Actually, the “pay-check-to-paycheck” coach as he likes to describe himself was a bit perturbed by what he saw on Tuesday as UA extended his homecourt winning streak to 26 consecutive games. Yes, even when his team wins by 21 you can be upset on a number of levels. And, well, he was.

“We got to get better,” Lloyd said. “That’s been my message to the guys. A few wins in November and December doesn’t mean you’re a great team …

There’s no givens in this deal. We got to make sure that we’re on it.”

Arizona at times and wasn’t in others. And, well, Lloyd didn’t like it when they weren’t. His mood – usually upbeat and casual – wasn’t like that Tuesday. It was sterner and to the point.

He wants this team to be great. He sees its potential. Tuesday it didn’t show it consistently. Maybe it was a hangover from Saturday’s win over Tennessee. Then again, maybe it wasn’t.
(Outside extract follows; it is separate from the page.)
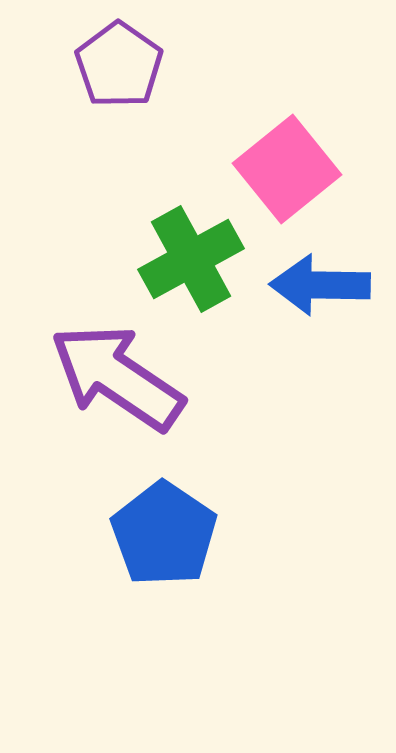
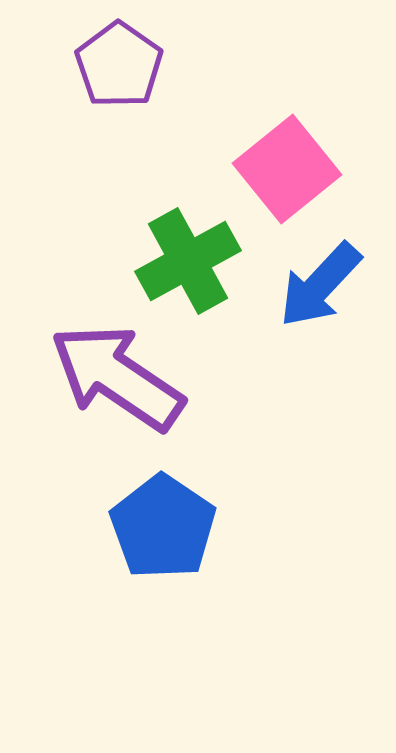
green cross: moved 3 px left, 2 px down
blue arrow: rotated 48 degrees counterclockwise
blue pentagon: moved 1 px left, 7 px up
“When you sit in my seat you try to drive a culture or standards,” Lloyd said. “We’ve got to meet those standards no matter who we’re playing. Come on, these college guys play 35, 40 games if they’re lucky. You got to be excited to play. I’m not saying we did and I’m not saying we didn’t play (the best) but I don’t know if we played hard enough.

“I just I just feel like our team at times can be a little disconnected  and I don’t like that feeling. It doesn’t sit well with me. And it doesn’t mean I’m mad at the guys or anything like that. But there just has to be a feel of how you operate on a day-to-day basis. It just has to feel better. It’s hard to define what that is, but I didn’t feel it.”

He wants those standards to be hit more often.

Lloyd was particularly upset with Pelle Larsson, who seemed to overreact on a play where he thought he was fouled. Lloyd got mad and it was apparent on the television.

“Pelle is a heck of a ball player (but) he just needs to tone down the drama,” Lloyd said. “… like trying to accentuate every foul. Just score the basket. There’s one where he hits the bank, and he gets fouled, and he looks like someone shot him. He’s too good of a player to do that.”

Lloyd said he told they just need baskets. He said Cedric Henderson did something similar and neither time a foul was called. So, they got nothing.

“We need results.” Lloyd said.

Still, Lloyd said he tells them “I love them all the time. But I want them to be great basketball players and it’s my job to tell them the hard things. I’m probably not always right. But generally, I have their best interest in mind.”

It’s about getting better. From big things to the little things. One was reactions to calls. Early in the second half Kerr Kriisa reacted to what he thought was a non-call on a possible foul on Larsson, but it wasn’t called. He got a technical after saying something.

“He’s got to fix that,” Lloyd said. “He’s got to knock it off.”

The message fell loud and clear after Lloyd’s message.

“No more Ts, none at all,” Kerr said. “Yeah, that was on me, I gotta do a better job on that and do the best I can.”

Much like the game. Kerr played well (or so it seemed) by scoring a team-high 18 points. He hit six of nine 3-pointers. Yet, when asked about his night on the offensive end, he hemmed and hawed a bit before saying, “Listen, …. I’m not gonna say it’s better to keep it (to himself),” but yes shots went in and I’m here in (the) press conference,” he said. “Everybody thinks I’m a great player. If I missed, I wouldn’t be here. Everybody would think that I wouldn’t contribute, and they’d say I’m a bad player. That’s how it is.”